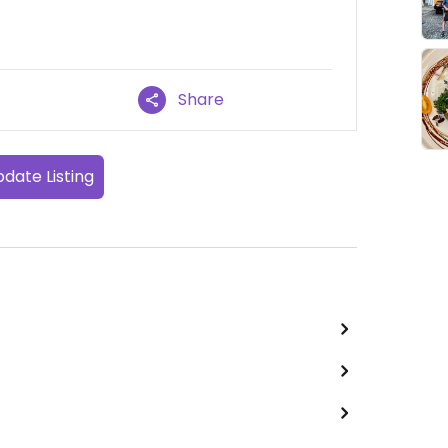
Share
date Listing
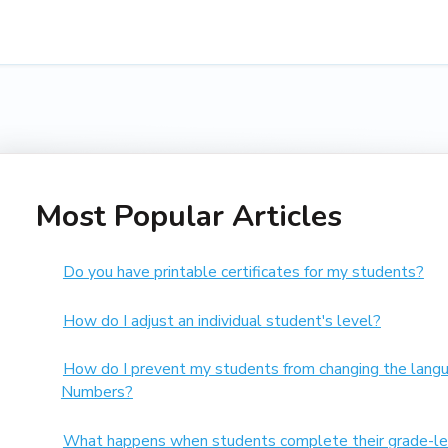
Most Popular Articles
Do you have printable certificates for my students?
How do I adjust an individual student's level?
How do I prevent my students from changing the langu
Numbers?
What happens when students complete their grade-le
******
> _INSTRUCTIONS FOR THE TASK_
Retype the data in full. Images do not go in the copy.

> _TASK ANSWER_
Share
date Listing
Most Popular Articles
Do you have printable certificates for my students?
How do I adjust an individual student's level?
How do I prevent my students from changing the langu
Numbers?
What happens when students complete their grade-le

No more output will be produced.